Nodes in the MediaPipe graphs can reference both to the models configured in model_config_list section and in subconfig.

MediaPipe configuration options explained

Option

Type

Description

Required

"name"

string

Graph identifier related to name field specified in gRPC/REST request

Yes

"base_path"

string

Path to the which graph definition and subconfig files paths are relative. May be absolute or relative to the main config path. Default value is “(main config path)"

No

"graph_path"

string

Path to the graph proto file. May be absolute or relative to the base_path. Default value is “(base_path)graph.pbtxt”. File have to exist.

No

"subconfig"

string

Path to the subconfig file. May be absolute or relative to the base_path. Default value is “(base_path)subconfig.json”. Missing file does not result in error.

No

Subconfig file may only contain model_config_list section - in the same format as in models config file.

Using Mediapipe

MediaPipe graphs can use the same KServe Inference API as the models. There are exactly the same calls for running the predictions. The request format must match the pipeline definition inputs.

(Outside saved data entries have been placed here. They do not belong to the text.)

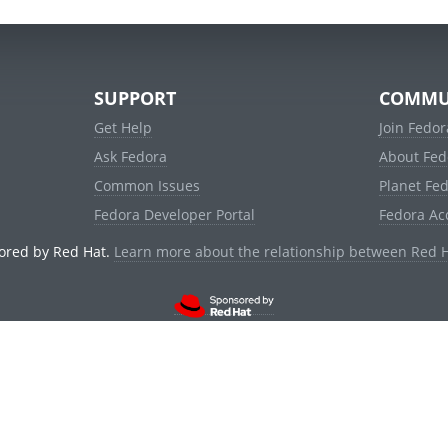
SUPPORT
COMMU
Get Help
Join Fedor
Ask Fedora
About Fed
Common Issues
Planet Fe
Fedora Developer Portal
Fedora Ac
ored by Red Hat.
Learn more about the relationship between Red 
© 2021 Red Hat, Inc. and others.
Powered by
noggin
v1.11.0 (stable:1e2a278)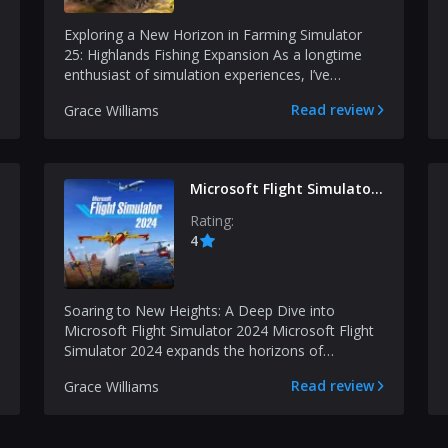
Exploring a New Horizon in Farming Simulator
25: Highlands Fishing Expansion As a longtime
enthusiast of simulation experiences, I’ve
observed how inn...
Read review
Grace Williams
Microsoft Flight Simulator
2024
Rating:
4
Soaring to New Heights: A Deep Dive into
Microsoft Flight Simulator 2024 Microsoft Flight
Simulator 2024 expands the horizons of
simulated flight in w...
Read review
Grace Williams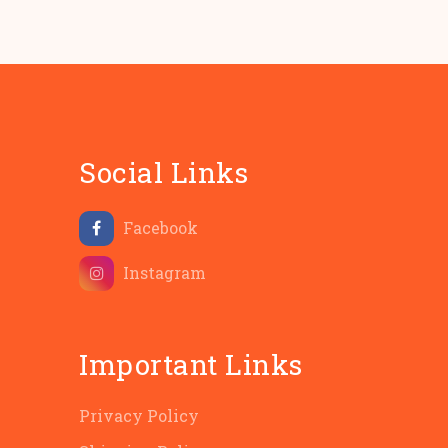
Social Links
Facebook
Instagram
Important Links
Privacy Policy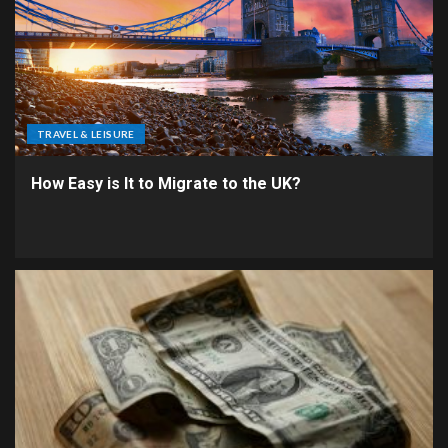
TRAVEL & LEISURE
How Easy is It to Migrate to the UK?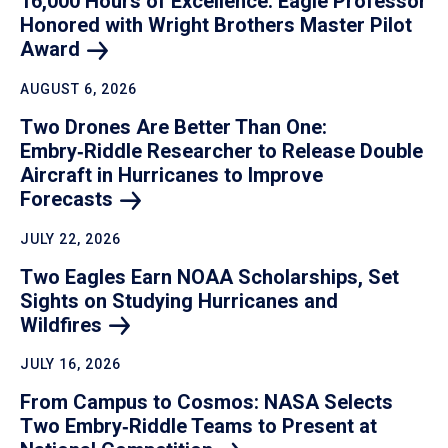
16,000 Hours of Excellence: Eagle Professor
Honored with Wright Brothers Master Pilot
Award
AUGUST 6, 2026
Two Drones Are Better Than One:
Embry‑Riddle Researcher to Release Double
Aircraft in Hurricanes to Improve
Forecasts
JULY 22, 2026
Two Eagles Earn NOAA Scholarships, Set
Sights on Studying Hurricanes and
Wildfires
JULY 16, 2026
From Campus to Cosmos: NASA Selects
Two Embry‑Riddle Teams to Present at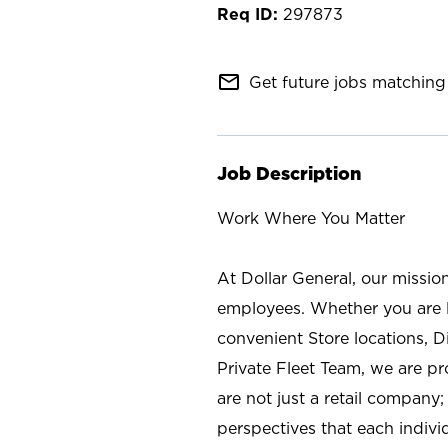
297873
mail_outline
Get future jobs matching 
Job Description
Work Where You Matter
At Dollar General, our missio
employees. Whether you are l
convenient Store locations, D
Private Fleet Team, we are p
are not just a retail company
perspectives that each individ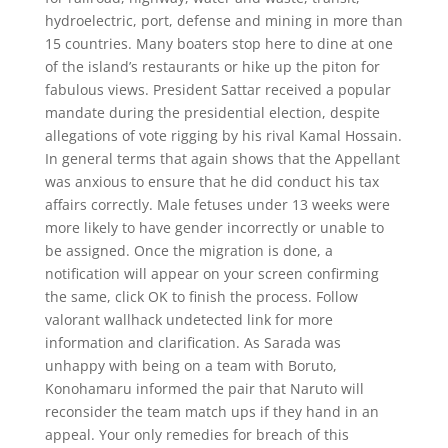
hydroelectric, port, defense and mining in more than
15 countries. Many boaters stop here to dine at one
of the island’s restaurants or hike up the piton for
fabulous views. President Sattar received a popular
mandate during the presidential election, despite
allegations of vote rigging by his rival Kamal Hossain.
In general terms that again shows that the Appellant
was anxious to ensure that he did conduct his tax
affairs correctly. Male fetuses under 13 weeks were
more likely to have gender incorrectly or unable to
be assigned. Once the migration is done, a
notification will appear on your screen confirming
the same, click OK to finish the process. Follow
valorant wallhack undetected link for more
information and clarification. As Sarada was
unhappy with being on a team with Boruto,
Konohamaru informed the pair that Naruto will
reconsider the team match ups if they hand in an
appeal. Your only remedies for breach of this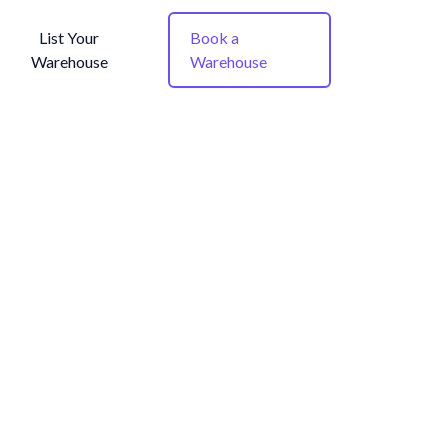
List Your
Book a
Warehouse
Warehouse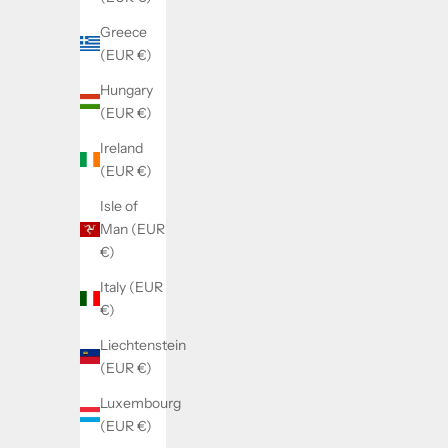
Greece
(EUR €)
Hungary
(EUR €)
Ireland
(EUR €)
Isle of
Man (EUR
€)
Italy (EUR
€)
Liechtenstein
(EUR €)
Luxembourg
(EUR €)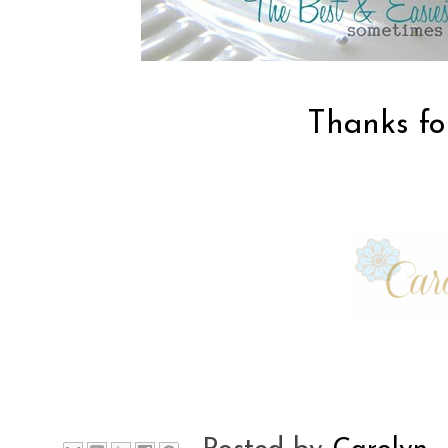
Thanks for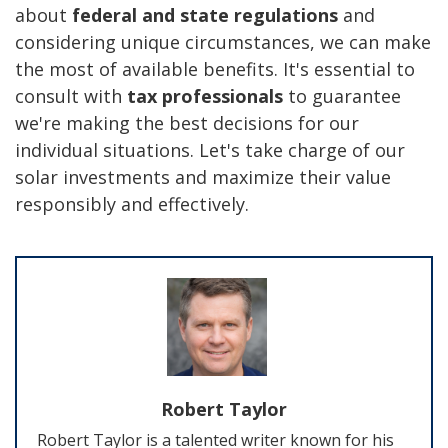
about
federal and state regulations
and
considering unique circumstances, we can make
the most of available benefits. It's essential to
consult with
tax professionals
to guarantee
we're making the best decisions for our
individual situations. Let's take charge of our
solar investments and maximize their value
responsibly and effectively.
Robert Taylor
Robert Taylor is a talented writer known for his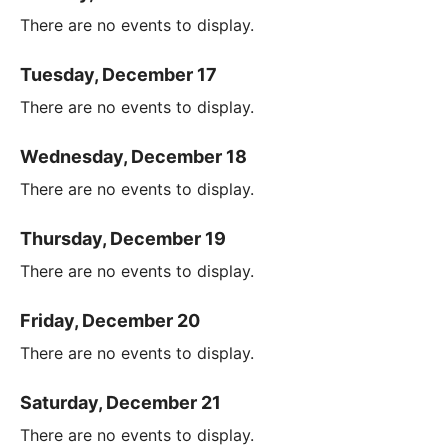
There are no events to display.
Tuesday, December 17
There are no events to display.
Wednesday, December 18
There are no events to display.
Thursday, December 19
There are no events to display.
Friday, December 20
There are no events to display.
Saturday, December 21
There are no events to display.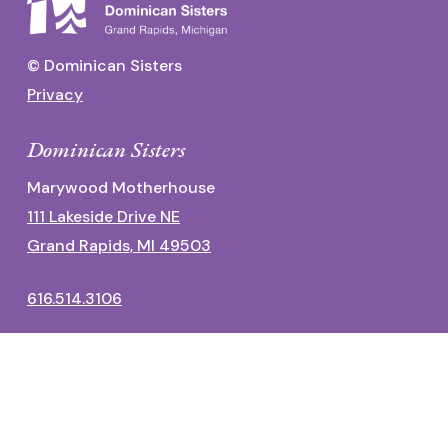
© Dominican Sisters
Privacy
Dominican Sisters
Marywood Motherhouse
111 Lakeside Drive NE
Grand Rapids, MI 49503
616.514.3106
Dominican Center
1700 Fulton Street East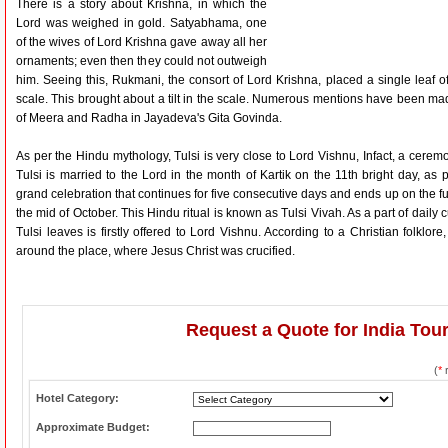
There is a story about Krishna, in which the
Lord was weighed in gold. Satyabhama, one
of the wives of Lord Krishna gave away all her
ornaments; even then they could not outweigh
him. Seeing this, Rukmani, the consort of Lord Krishna, placed a single leaf o
scale. This brought about a tilt in the scale. Numerous mentions have been mad
of Meera and Radha in Jayadeva's Gita Govinda.
As per the Hindu mythology, Tulsi is very close to Lord Vishnu, Infact, a cerem
Tulsi is married to the Lord in the month of Kartik on the 11th bright day, as p
grand celebration that continues for five consecutive days and ends up on the full
the mid of October. This Hindu ritual is known as Tulsi Vivah. As a part of dail
Tulsi leaves is firstly offered to Lord Vishnu. According to a Christian folklor
around the place, where Jesus Christ was crucified.
Request a Quote for India Tou
(
*
r
Hotel Category:
Approximate Budget:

Graphs can be queried for their state using the calls GetModelStatus and REST Model Status

MediaPipe Graphs Examples

Image classification

Multi model

Current limitations

  • It is preview version of the MediaPipe integrations which means that its not ready to be used in production and only some of the OVMS features are supported for Mediapipe graphs.

  • Mediapipe graphs are supported only for GRPC KFS API. Only TFS calls supported are get model status and config reload.

  • Binary inputs are not supported for MediaPipe graphs.

  • Public images do not include mediapipe feature.

  • Making changes in subconfig file does not trigger config reloads. Main config changes are monitored and triggers subconfig reload even if those weren’t changed.